Em tudo havia beleza (Manuel Vilas)

Manuel Vilas é um autor que vale a pena conhecer. Ao mesmo tempo que recupera imagens esquecidas da realidade espanhola das últimas décadas do século xx, Vilas abre-nos as portas para o seu mundo interior (denso e intrincado como habitualmente estes mundos são, mas ao mesmo tempo simples e elementar, como só o mundo da infância - à qual regressa - consegue ser, especialmente evidenciado na evocação de pormenores, detalhes em que se detém como se nada mais pudesse ocupar o seu campo perceptivo e emocional). 

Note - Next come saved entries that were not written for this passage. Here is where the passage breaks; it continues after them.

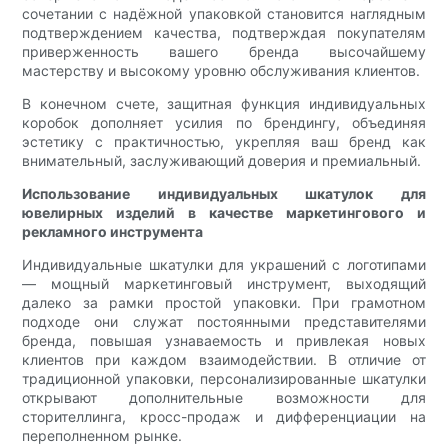
сочетании с надёжной упаковкой становится наглядным
подтверждением качества, подтверждая покупателям
приверженность вашего бренда высочайшему
мастерству и высокому уровню обслуживания клиентов.
В конечном счете, защитная функция индивидуальных
коробок дополняет усилия по брендингу, объединяя
эстетику с практичностью, укрепляя ваш бренд как
внимательный, заслуживающий доверия и премиальный.
Использование индивидуальных шкатулок для
ювелирных изделий в качестве маркетингового и
рекламного инструмента
Индивидуальные шкатулки для украшений с логотипами
— мощный маркетинговый инструмент, выходящий
далеко за рамки простой упаковки. При грамотном
подходе они служат постоянными представителями
бренда, повышая узнаваемость и привлекая новых
клиентов при каждом взаимодействии. В отличие от
традиционной упаковки, персонализированные шкатулки
открывают дополнительные возможности для
сторителлинга, кросс-продаж и дифференциации на
переполненном рынке.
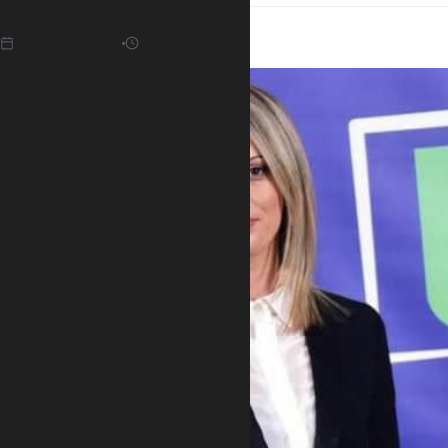
24.01.2022
12:21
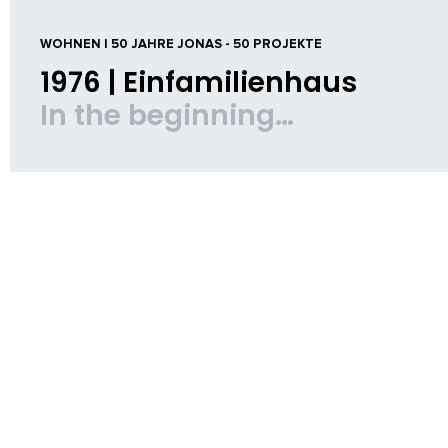
WOHNEN | 50 JAHRE JONAS - 50 PROJEKTE
1976 | Einfamilienhaus
In the beginning…
BAUHERR
Privat
REALISIERUNG
1976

Acontece-me, por vezes, encontrar semelhanças entre autores de um determinado tempo e espaço (os russos são talvez um exemplo paradigmático). Também aqui encontro pontos de contacto - tanto ao nível dos temas (a perda e o luto), como no tom muito confessional - entre Vilas e Rosa Montero, que tanto prazer me deu ler há bem pouco tempo.

Vilas tem essa mesma escrita que envolve, que acolhe, por via da qual vai desfiando, devagarinho, aquilo que tem para nos dizer, regressando incessantemente aos recessos do passado, do seu mundo afectivo, episódico, individual, relacional e familiar - um mundo simultaneamente tão recuado e tão presente - sem pressas, sem um objectivo definido ou um plano traçado, que não o simples prazer ou necessidade de o fazer. 

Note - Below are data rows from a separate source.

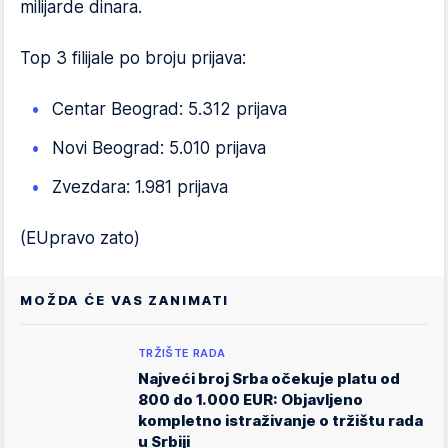
milijarde dinara.
Top 3 filijale po broju prijava:
Centar Beograd: 5.312 prijava
Novi Beograd: 5.010 prijava
Zvezdara: 1.981 prijava
(EUpravo zato)
MOŽDA ĆE VAS ZANIMATI
TRŽIŠTE RADA
Najveći broj Srba očekuje platu od
800 do 1.000 EUR: Objavljeno
kompletno istraživanje o tržištu rada
u Srbiji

«E essa é outra parte fundamental da minha pessoa: toda a vida me acompanhou o receio de ficar louco, de não saber racionalizar as coisas que me aconteciam, de que o caos me atropelasse.»

A
arte - dizia Pessoa - consiste em fazer os outros sentir o que nós sentimos, em os libertar deles mesmos, propondo-lhes a nossa personalidade para especial libertação. E é isto que Vilas faz, liberta-nos de nós por momentos, ao transportar-nos para debaixo da sua pele, fazendo-nos mergulhar nas suas reflexões, nas suas memórias - sem porém nos afastar de nós próprios, por força das pontes que lança na nossa direcção, por cada um dos momentos em que nos revemos, encontramos e descobrimos naquilo que escreve. 

«Em criança (devido à minha personalidade em formação ou à minha timidez), eu sofria por não saber encontrar um lugar entre os demais, entre os colegas de escola, pensava sempre no meu pai e na minha mãe, confiando que eles tivessem uma explicação para a minha invisibilidade social. Eles eram os meus protectores e quem guardava o segredo da razão da minha existência, que a mim me escapava.»

Em tudo havia beleza é uma majestosa peça de arte sob a forma escrita. Não daquelas peças tão preciosas, requintadas e frágeis que ficam confinadas a uma existência protegida e assética no interior de uma vitrine, mas daquelas que se podem tocar, sentir e usar no dia-a-dia.